Brush through the ear yarn to smooth it out, and ensure it is standing straight up. Take a sturdy piece of thread, and knot it around the ear hair at least five times. It needs to be secure. I tie once in the back, loop the tails around and tie in the front, and then repeat several times. It's a lot of knots, but it's very secure. You can trim the thread and hair above the knots now, or wait until after the glue.
Take the clear glue, and pour it into a bowl. Add a bit of water until the glue has a watery consistency. Take the paintbrush and gently paint the tied ears to make a hard coating on the ears. You could paint one or two coats, depending on how much time you want to devote to this step. If you haven't yet, trim the threads and the extra hair above the knots.
After gluing the ears, I usually blast the ears with a coat of hairspray, just for extra security.
Step 9: The Sideburns, Part 1
Take a long plug and apply a dot of hot glue as you did for the ears. Place the plug at the bottom of the sideburn, right on the edge closest to the face. Work your way up the sideburn, all the way up to the ear. Make sure to place a plug right up next to the ear. Gaps make a wig look bad.
Repeat for the other side.
Take your fine toothed comb and comb out the sideburns after the glue has set. You will loose a lot of fluff, as you did for the ears.
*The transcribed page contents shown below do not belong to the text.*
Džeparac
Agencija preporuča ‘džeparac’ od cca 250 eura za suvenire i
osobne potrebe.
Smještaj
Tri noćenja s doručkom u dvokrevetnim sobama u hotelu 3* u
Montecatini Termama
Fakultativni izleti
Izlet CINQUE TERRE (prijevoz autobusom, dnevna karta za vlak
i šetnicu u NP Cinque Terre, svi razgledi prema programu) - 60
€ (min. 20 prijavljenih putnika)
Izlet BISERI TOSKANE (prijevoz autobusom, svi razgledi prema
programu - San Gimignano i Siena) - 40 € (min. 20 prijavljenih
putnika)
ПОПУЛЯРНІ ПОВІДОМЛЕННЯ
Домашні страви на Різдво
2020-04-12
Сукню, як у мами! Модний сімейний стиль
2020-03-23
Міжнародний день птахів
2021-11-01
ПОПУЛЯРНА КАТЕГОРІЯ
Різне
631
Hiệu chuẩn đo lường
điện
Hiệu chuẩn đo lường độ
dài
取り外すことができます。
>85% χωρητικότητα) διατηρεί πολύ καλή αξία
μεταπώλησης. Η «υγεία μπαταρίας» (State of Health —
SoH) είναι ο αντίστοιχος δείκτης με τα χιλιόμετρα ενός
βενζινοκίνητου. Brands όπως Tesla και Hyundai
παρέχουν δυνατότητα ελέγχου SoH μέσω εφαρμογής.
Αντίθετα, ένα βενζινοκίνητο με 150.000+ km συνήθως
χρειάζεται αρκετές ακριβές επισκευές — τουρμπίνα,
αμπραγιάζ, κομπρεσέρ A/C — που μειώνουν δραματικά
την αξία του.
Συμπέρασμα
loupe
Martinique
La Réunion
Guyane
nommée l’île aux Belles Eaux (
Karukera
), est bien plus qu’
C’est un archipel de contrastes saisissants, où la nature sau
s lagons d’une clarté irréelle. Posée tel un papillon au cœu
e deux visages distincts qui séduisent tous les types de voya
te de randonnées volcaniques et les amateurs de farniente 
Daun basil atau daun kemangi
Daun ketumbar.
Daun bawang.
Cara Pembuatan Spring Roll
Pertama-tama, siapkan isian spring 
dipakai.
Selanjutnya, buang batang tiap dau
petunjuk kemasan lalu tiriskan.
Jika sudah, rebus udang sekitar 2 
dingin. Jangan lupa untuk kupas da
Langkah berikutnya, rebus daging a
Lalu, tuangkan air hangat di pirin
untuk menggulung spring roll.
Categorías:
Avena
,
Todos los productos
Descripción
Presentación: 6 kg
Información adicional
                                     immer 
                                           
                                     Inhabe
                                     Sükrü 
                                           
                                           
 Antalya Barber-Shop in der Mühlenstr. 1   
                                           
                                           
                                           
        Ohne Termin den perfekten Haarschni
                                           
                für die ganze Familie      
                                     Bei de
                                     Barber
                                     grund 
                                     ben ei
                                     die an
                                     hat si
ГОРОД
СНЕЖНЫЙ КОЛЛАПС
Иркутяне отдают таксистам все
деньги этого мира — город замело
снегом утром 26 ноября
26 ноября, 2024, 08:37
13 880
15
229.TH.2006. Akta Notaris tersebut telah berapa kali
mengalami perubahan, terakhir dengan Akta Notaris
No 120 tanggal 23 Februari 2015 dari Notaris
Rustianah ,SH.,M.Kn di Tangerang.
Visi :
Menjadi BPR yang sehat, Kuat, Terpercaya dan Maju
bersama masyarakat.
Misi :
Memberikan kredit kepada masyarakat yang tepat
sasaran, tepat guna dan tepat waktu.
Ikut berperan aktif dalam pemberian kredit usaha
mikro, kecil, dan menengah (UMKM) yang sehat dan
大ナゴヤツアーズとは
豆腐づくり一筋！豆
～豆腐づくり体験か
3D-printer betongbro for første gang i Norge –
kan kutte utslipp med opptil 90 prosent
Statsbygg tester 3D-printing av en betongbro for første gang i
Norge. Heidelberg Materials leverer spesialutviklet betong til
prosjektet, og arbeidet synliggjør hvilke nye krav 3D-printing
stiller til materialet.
You could reuse this as stuffing for another project.
Step 10: The Sideburns, Part 2
Step 11: The Back
Take one of the short plugs, and place a dot of hot glue on one of the sides of the knot. We don't want the hair on the back to stick straight out, we want it to lie flat. Place the plug close to the bottom edge of the wig base with the fibers pointing down.
Continue applying the plugs in rows, and then leave a small gap of about one finger length before the next row. If you place the rows too close together, you will end up with a helmet instead of a wig.
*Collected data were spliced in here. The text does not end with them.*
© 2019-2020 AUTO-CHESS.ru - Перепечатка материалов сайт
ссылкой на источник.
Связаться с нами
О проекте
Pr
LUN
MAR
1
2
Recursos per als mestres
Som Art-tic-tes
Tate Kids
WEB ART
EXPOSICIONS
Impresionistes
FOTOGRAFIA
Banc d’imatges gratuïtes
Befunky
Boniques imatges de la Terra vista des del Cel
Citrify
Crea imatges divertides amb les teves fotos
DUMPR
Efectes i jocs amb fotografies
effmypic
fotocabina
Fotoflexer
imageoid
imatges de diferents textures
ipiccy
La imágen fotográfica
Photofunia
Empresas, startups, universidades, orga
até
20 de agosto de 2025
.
Make sure you place plugs on the sideburns and continue the design to cover the sideburn fabric.
Every few rows, it might be useful to trim the hair that is too long, and trim the hair that will be close to the neck. A design can work, with colors bleeding into each other, but neat little patches can work as well. Solid color wigs usually do not need trimming anywhere but the bottoms.
Most wigs have random patches of color on their backs.
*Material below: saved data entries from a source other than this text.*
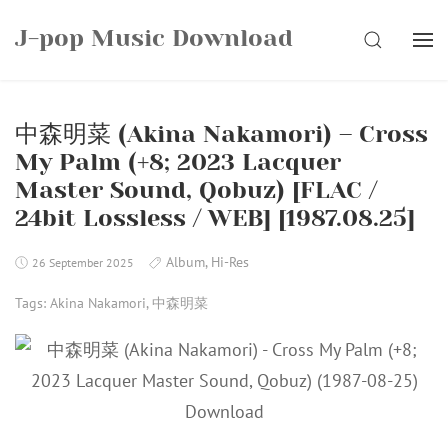
Skip
J-pop Music Download
to
SEARCH
content
中森明菜 (Akina Nakamori) – Cross
My Palm (+8; 2023 Lacquer
Master Sound, Qobuz) [FLAC /
24bit Lossless / WEB] [1987.08.25]
Album
,
Hi-Res
26 September 2025
Tags:
Akina Nakamori
,
中森明菜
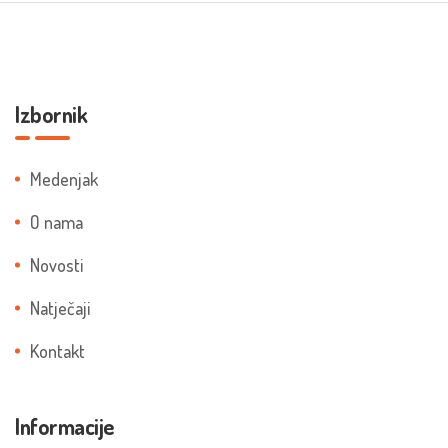
Izbornik
Medenjak
O nama
Novosti
Natječaji
Kontakt
Informacije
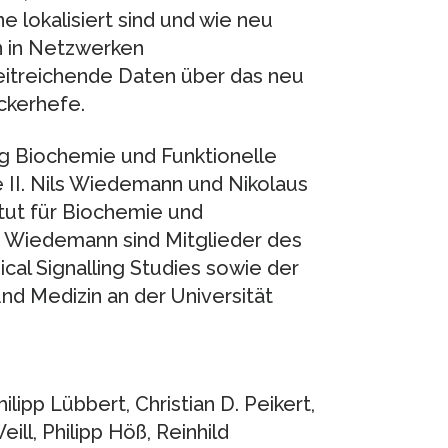
 lokalisiert sind und wie neu
n in Netzwerken
itreichende Daten über das neu
ckerhefe.
ung Biochemie und Funktionelle
 II. Nils Wiedemann und Nikolaus
itut für Biochemie und
d Wiedemann sind Mitglieder des
cal Signalling Studies sowie der
d Medizin an der Universität
ilipp Lübbert, Christian D. Peikert,
ill, Philipp Höß, Reinhild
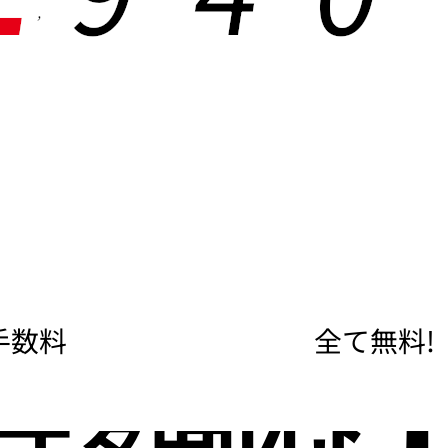
,
手数料
全て無料!
度額な
即日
As you get close to the ears, you need to make sure the hair is flush with the ears. Remember, gaps make ugly wigs. Continue with the back until you reach the back of the ears.
I included some pictures of my other wigs so you can see some back styles. If you need more, try Google or the search engine of your choice.
Step 12: Styling the Sideburns
Once the sideburns are trimmed and styled to your satisfaction, blast them with the hairspray. For Cats wigs, hairspray is your best friend. You want to load as much hairspray into the sideburns as possible. Sure, the wig will probably explode if you get too close to an open flame, but you know for sure the hair isn't going anywhere.
Step 13: The Bangs
Work your way up to the crown. When you get to the space between the ears, check what type of plugs you have left. If you want a certain color on the crown and you've run out of longer plugs, the shorter plugs will work on the crown.
Step 14: The Crown
This step is to ensure there are no gaps, as the hair is fairly straight up at this part. We don't want to see the wig base.
Step 15: Styling the Bangs
Now, bangs are usually cut in layers, with the longest layers on the bottom and the shortest on the top. After a straight cut to get the approximate length you want, take your scissors and make the cuts directly into your fibers to feather the bangs and make them softer.
After trimming, play with the bangs a little before spraying. You don't want them all sticking straight out, because it looks like the wig got electrocuted. Cats wigs should look soft and natural.
Finally, when the wig is looking like you want, blast it with the hairspray.